Figure 1.

Analysis of Rev-independent HIV-1 Gag expression. (A) Schematic diagram of plasmids pK-R-gpII, pK-gpII, pK-gpII-C and pK-gpII-CCCC. All plasmids contain part of the 5′-UTR and the coding region for the Gag and PR domains of HIV-1. Relevant RNA transport elements, either the RRE of HIV-1 or the CTE of M-PMV, are depicted as black boxes. All plasmids contain the SV40 large T antigen splice and poly(A) signal (pA). At the top, the position of the gag/PR region and of the RRE as well as the coding exons of Rev are highlighted in the HIV-1 genome.
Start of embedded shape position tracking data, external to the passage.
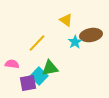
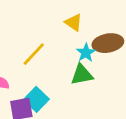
green triangle: (50, 68) -> (82, 75), moved

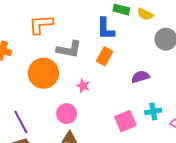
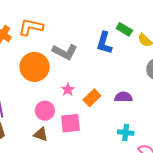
orange L-shape: (41, 24) -> (31, 27), moved
orange rectangle: (105, 56) -> (92, 98), moved
pink square: (125, 121) -> (70, 123), moved

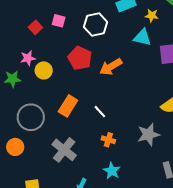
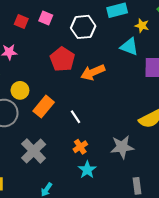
red square: (35, 27) -> (21, 22), turned -32
yellow circle: (44, 70) -> (20, 90), moved
orange cross: (108, 140) -> (80, 147), turned 32
cyan star: (112, 171) -> (87, 170), moved

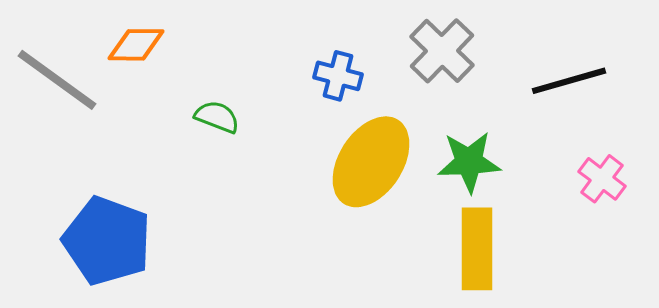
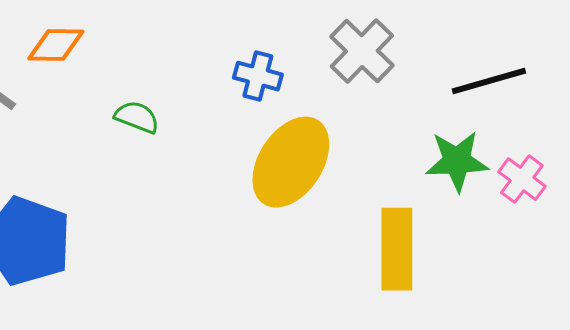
green star: (469, 162) -> (457, 161), moved

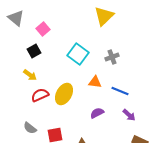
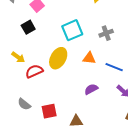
cyan square: (78, 54) -> (72, 30), turned 30
yellow arrow: (30, 75) -> (18, 57), moved
yellow ellipse: (64, 94) -> (58, 58), moved

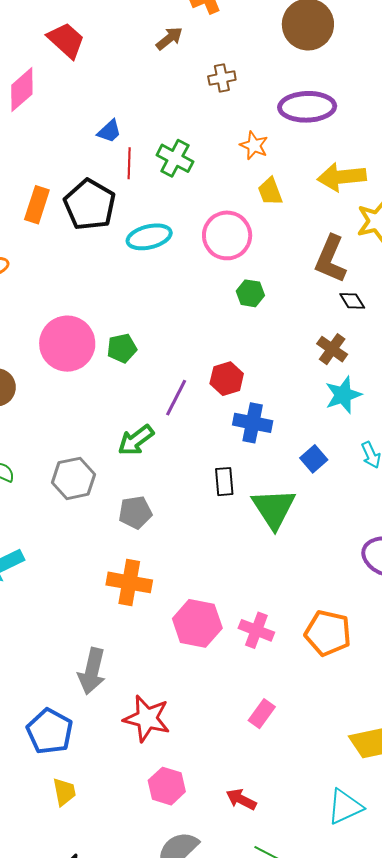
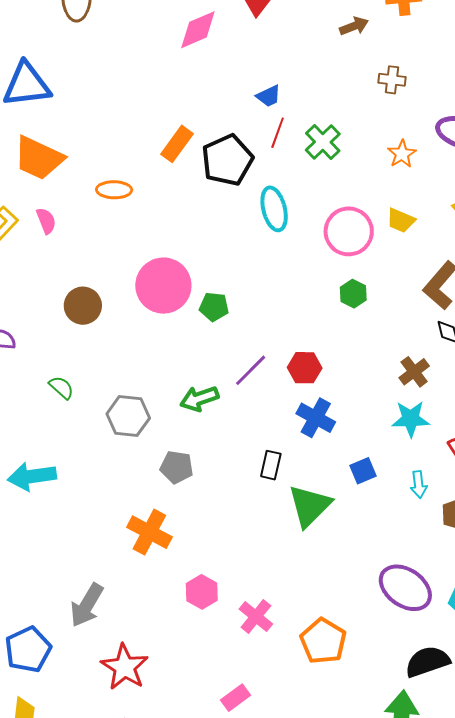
yellow trapezoid: (270, 191) -> (401, 220), moved, turned -64
cyan ellipse: (149, 237) -> (274, 209), turned 72
pink hexagon: (197, 623) -> (202, 592), size x0.7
At the bottom, the relative position of the CTE is highlighted in the M-PMV genome. (B) Immunoblot analysis of transfected HeLa cells using antiserum against HIV-1 CA. Cells were transfected with plasmids pK-gpII (lane 1), pK-R-gpII (in the absence or presence of Rev; lanes 2 and 3), pK-gpII-C [CTE in the antisense (a.s.) or sense orientation; lanes 4 and 5] or pK-gpII-CCCC (lane 6). The Gag polyprotein (Pr55) and the CA protein are identified on the right; molecular mass standards (in kDa) are given on the left. The two additional proteins migrating between Pr55 and CA in lane 3 correspond to the Gag intermediate cleavage products MA-CA-NC and MA-CA.